A count of the different products purchased on the startup date
A count of add on products purchased after the signup date that were purchased in the same month of the signup date
7.Then month variables which count the additional add on products by month
If I take just April, the output I'm looking for is something like this:
data want ;
length
Sign_up_Month $5
Sign_up_count 8
Initial_Products_total 8
Products $25
Prod_Purchased_on_Signup 8
AddPro_ April_After_SU 8
May 8 June 8 July 8 August 8 September 8 October 8;
INPUT Sign_up_Month $
Sign_up_count
Initial_Products_total
Products $
Prod_Purchased_on_Signup
AddPro_ April_After_SU
May June July August September October;
datalines;
April 2 8 preferredhd_tv_estbd_dt 1
April 2 8 ultimate_estbd_dt 2
April 2 8 quant_estbd_dt 1
April 2 8 FullyLoaded_estbd_dt 1 1
April 2 8 HB_estbd_dt 1
April 2 8 Cin_estbd_dt 2
April 2 8 time_estbd_dt 2
April 2 8 router_estbd_dt 1 1
April 2 8 internet_estbd_dt 1
;
Below is the code I have for the first three vars in the output data set: signup_month, Sign_up_count, Initial_Products_total.
proc sort data=have;
by ID signup_DT; run;
proc transpose data=have out=have (drop=_LABEL_);
by ID signup_DT; run;
data have;
set have;
if signup_DT=COL1 then Initial_flag=1;run;
proc sql;
create table have as
select distinct
count( distinct ID) as Sign_up_count ,
month (signup_DT) as signup_month,
sum (Initial_flag) as Initial_Products
from have
group by month ( signup_DT) ; quit;
I'm having trouble creating the remaining vars: Prod_Purchased_on_Signup, AddPro_ April_After_SU and the counts by month.
I having been experimenting with arrays to try and accomplish this but I've been having trouble.

I'm not certain from your question what level of aggregation you want your counts to be at.

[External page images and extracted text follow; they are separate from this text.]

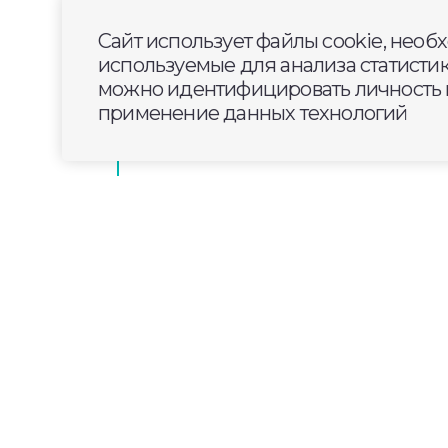
Сайт использует файлы cookie, необ
В Городищах отремонтировали д
используемые для анализа статисти
по программе «Комплексное раз
можно идентифицировать личность п
территорий»
применение данных технологий
2025-08-13
14:00
ОБЩЕСТВО
Восьмерых жителей В
легализацию 2,8 тыс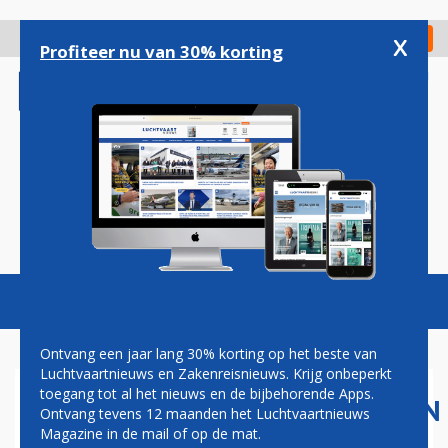
Overslaan
en
x
Digitaal Magazine
Registreer
Check in
naar
Profiteer nu van 30% korting
de
inhoud
gaan
Magazine
Podcasts
Vacatures
Toggl
naviga
Ontvang een jaar lang 30% korting op het beste van
Luchtvaartnieuws en Zakenreisnieuws. Krijg onbeperkt
toegang tot al het nieuws en de bijbehorende Apps.
LUCHTVAARTMAATSCHAPPIJEN
Ontvang tevens 12 maanden het Luchtvaartnieuws
STEKEN TOESTELLEN IN
Magazine in de mail of op de mat.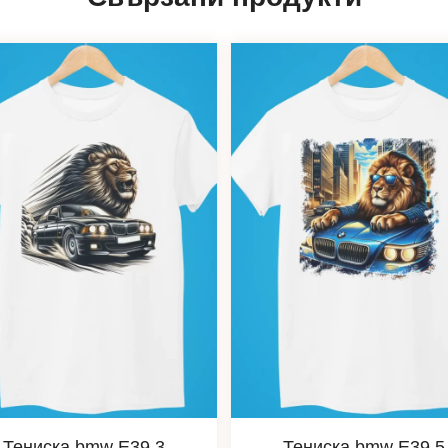
Тениска bmw Е39 3
Тениска bmw Е39 5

But here is a solution if you are looking for summary for each distinct ID and sign-up date. This requires your original input sorted by ID signup_DT.
proc transpose
data = have
out = trans;
by ID signup_DT;
run;
/* Sort for by group processing and regular name order */
proc sort data = trans;
by ID signup_DT _NAME_;
run;
data products (drop = _NAME_ COL1 i);
set trans;
/* For by group processing */
by ID signup_DT;
/* Get the signup month as a word */
signup_month = put(signup_DT, monname.);
/* Make the product list variable to prevent truncation */
length Products $400.;
/* Retain so we can add to the variables as we go down through the group */
retain Products Sign_up_count signups_month0-signups_month4;
/* Set up array reference for later month counts so we can loop */
array som[5] signups_month0-signups_month4;
/* Reset out new variables */
if first.signup_DT then do;
Products = "";
Sign_up_count = 0;
do i = 1 to 5;
som[i] = 0;
end;
end;
/* Add to the listt and count of sign up products */
if signup_DT = COL1 then do;
Sign_up_count + 1;
Products = catx(" ", Products, _NAME_);
end;
/* Otherwise add to the later month counts by checking months seperating the dates */
else do i = 1 to 5;
if intck("month", signup_DT, COL1) = i - 1 then som[i] + 1;
end;
/* Only output once we have completed a group */
if last.signup_DT and Sign_up_count then output;
run;

Related

SAS : How to use loop with date

I need to do inner join with a dataset which has date and month in its name, i.e.
Account_2019_10 (as in Oct 2019).
I need to perform this inner join in a loop for each month from a specific month-year till today's month-year.(i.e. from Sept 2019 till July 2020). Considering the dataset has the month & year in the above format (2019_10 for Oct 2019), how would i perform this loop and append all the results in a group for that month-year?
To change the name of the dataset being referenced you will need to use some code generation. Typically just by using macro variables in place of the dataset name(s).
To loop over dates using an offset value and the INTNX() function. You can use INTCK() to determine how many months to generate.
data _null_;
start = '01OCT2019'd ;
end = '01JUL2020'd ;
length name $32 names $1000;
do offset=0 to intck('month',start,end);
date=intnx('month',start,offset);
name='account_'||translate(put(date,yymm7.),'_','M');
names=catx(' ',names,name);
end;
call symputx('names',names);
run;
Now that you have this list of dataset names you can use it in your code to combine the datasets.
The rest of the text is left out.